Chunghui Kuo is the Editor-in-Chief at the Journal of Imaging Science and Technology and founder of Raycers Technology focusing on autonomous printing and intelligent environment sensing.

He received his PhD in Electrical and Computer Engineering from the University of Minnesota and joined Eastman Kodak Company in 2001. He was a senior scientist, a Distinguished Inventor, and served as an IP coordinator at the Eastman Kodak Company. He holds 52 US patents, where his patented automatic white-blending workflow received 2017 Canadian Printing Award. He had served as an industrial standardization committee member from 2005 to 2008 at the International Organization for Standardization (ISO).

He is a senior member of the IEEE Signal Processing Society and his research interests are in image processing, computer vision, blind signal separation and classification, and artificial intelligence applied in signal/image processing.

National Taiwan University, Taiwan
Hung-Yi Lee
"How far are we from a speech version of ChatGPT?"

Hung-yi Lee (李宏毅) is an associate professor of the Department of Electrical Engineering of National Taiwan University (NTU), with a joint appointment at the Department of Computer Science & Information Engineering of the university. His recent research focuses on developing technology that can reduce the requirement of annotated data for speech processing (including voice conversion and speech recognition) and natural language processing (including abstractive summarization and question answering). He won Salesforce Research Deep Learning Grant in 2019, AWS ML Research Award in 2020, Outstanding Young Engineer Award from The Chinese Institute of Electrical Engineering in 2018, Young Scholar Innovation Award from Foundation for the Advancement of Outstanding Scholarship in 2019, Ta-You Wu Memorial Award from Ministry of Science and Technology of Taiwan in 2019, and The 59th Ten Outstanding Young Person Award in Science and Technology Research & Development of Taiwan. He owns a YouTube channel teaching deep learning in Mandarin with about 100k Subscribers.

Analog Devices, Inc., Taiwan
Neal Huang
"Energy-Efficient Generative AI Future: Low-Power Applications of ADI Max78000"

Currently, as a part of Analog Devices Inc. (ADI), a world-renowned semiconductor leader, I am thrilled to be a member of the dynamic team responsible for AI-related product research and development. Drawing upon my over 20 years of experience in semiconductor industry, I will bring a wealth of expertise in engineering and FAE roles.

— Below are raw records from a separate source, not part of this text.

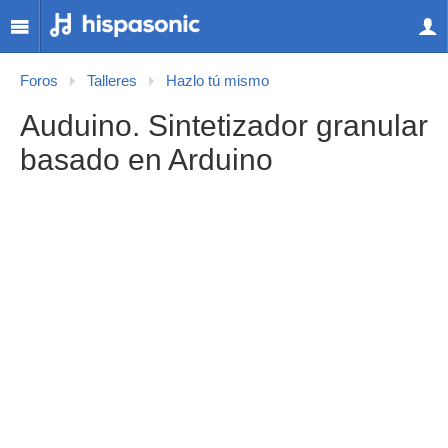
Foros
Talleres
Hazlo tú mismo
Auduino. Sintetizador granular
basado en Arduino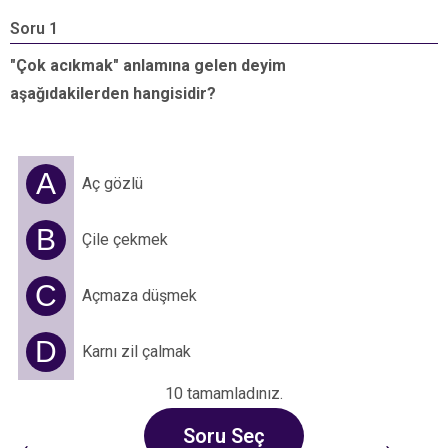
Soru 1
S
"Çok acıkmak" anlamına gelen deyim
“
aşağıdakilerden hangisidir?
a
A
Aç gözlü
B
Çile çekmek
C
Açmaza düşmek
D
Karnı zil çalmak
10 tamamladınız.
←
→
Soru Seç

ADI is renowned for its world-class analog, mixed-signal, and digital signal processing (DSP) technologies, which enable the development of a wide range of applications across various sectors. From healthcare and automotive to industrial, communications, and consumer electronics, ADI's products play a crucial role in shaping the future of these industries.

At ADI, we are committed to pushing the boundaries of AI technology and its applications across various industries. Leveraging my extensive background in programming software, firmware, and hardware circuit design, I am excited to contribute to the creation of cutting-edge AI solutions that cater to our customers' specific needs and drive technological advancements in the semiconductor field.